Source records:
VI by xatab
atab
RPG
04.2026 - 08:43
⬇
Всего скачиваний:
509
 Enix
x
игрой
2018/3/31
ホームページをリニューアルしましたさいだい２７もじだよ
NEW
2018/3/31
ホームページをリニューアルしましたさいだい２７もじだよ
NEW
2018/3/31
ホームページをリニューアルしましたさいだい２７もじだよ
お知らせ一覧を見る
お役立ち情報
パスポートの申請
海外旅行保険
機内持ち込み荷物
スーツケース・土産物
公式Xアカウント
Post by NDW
--
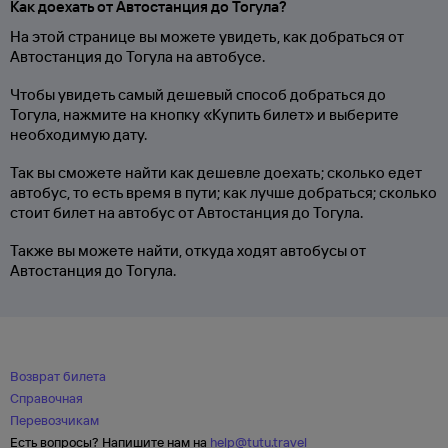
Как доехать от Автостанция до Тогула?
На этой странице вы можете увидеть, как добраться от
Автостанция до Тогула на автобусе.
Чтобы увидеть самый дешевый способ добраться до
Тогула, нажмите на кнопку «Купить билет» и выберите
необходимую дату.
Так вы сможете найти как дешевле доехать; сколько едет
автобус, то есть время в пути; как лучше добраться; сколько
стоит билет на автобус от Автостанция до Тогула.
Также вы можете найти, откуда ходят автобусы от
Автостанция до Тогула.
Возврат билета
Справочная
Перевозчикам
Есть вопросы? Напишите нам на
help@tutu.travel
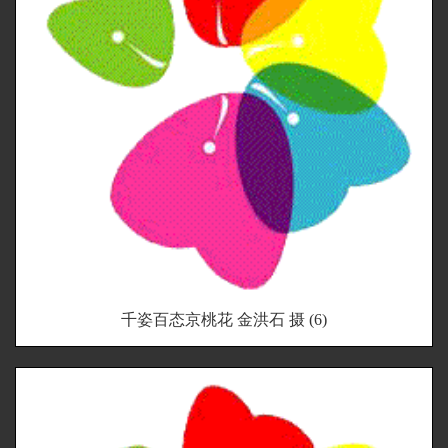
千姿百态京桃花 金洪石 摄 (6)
--
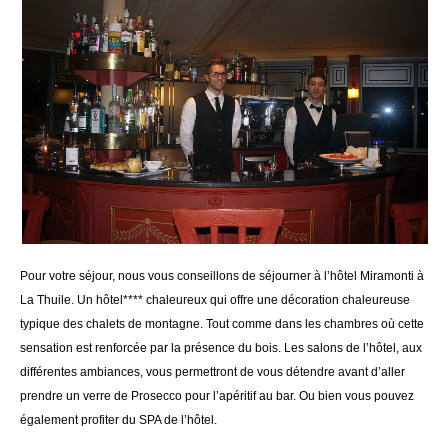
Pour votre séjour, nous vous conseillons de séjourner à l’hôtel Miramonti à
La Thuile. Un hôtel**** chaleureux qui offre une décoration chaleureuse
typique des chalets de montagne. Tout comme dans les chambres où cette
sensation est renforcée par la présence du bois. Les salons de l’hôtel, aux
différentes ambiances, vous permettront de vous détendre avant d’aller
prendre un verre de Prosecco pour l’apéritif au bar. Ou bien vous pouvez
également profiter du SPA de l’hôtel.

**Work required:** Above are the records; copy exactly the lines from the line with "La Thuile. Un" through the line with "également profiter du SPA de l’hôtel.", both included.

**Solution to the problem:**
La Thuile. Un hôtel**** chaleureux qui offre une décoration chaleureuse
typique des chalets de montagne. Tout comme dans les chambres où cette
sensation est renforcée par la présence du bois. Les salons de l’hôtel, aux
différentes ambiances, vous permettront de vous détendre avant d’aller
prendre un verre de Prosecco pour l’apéritif au bar. Ou bien vous pouvez
également profiter du SPA de l’hôtel.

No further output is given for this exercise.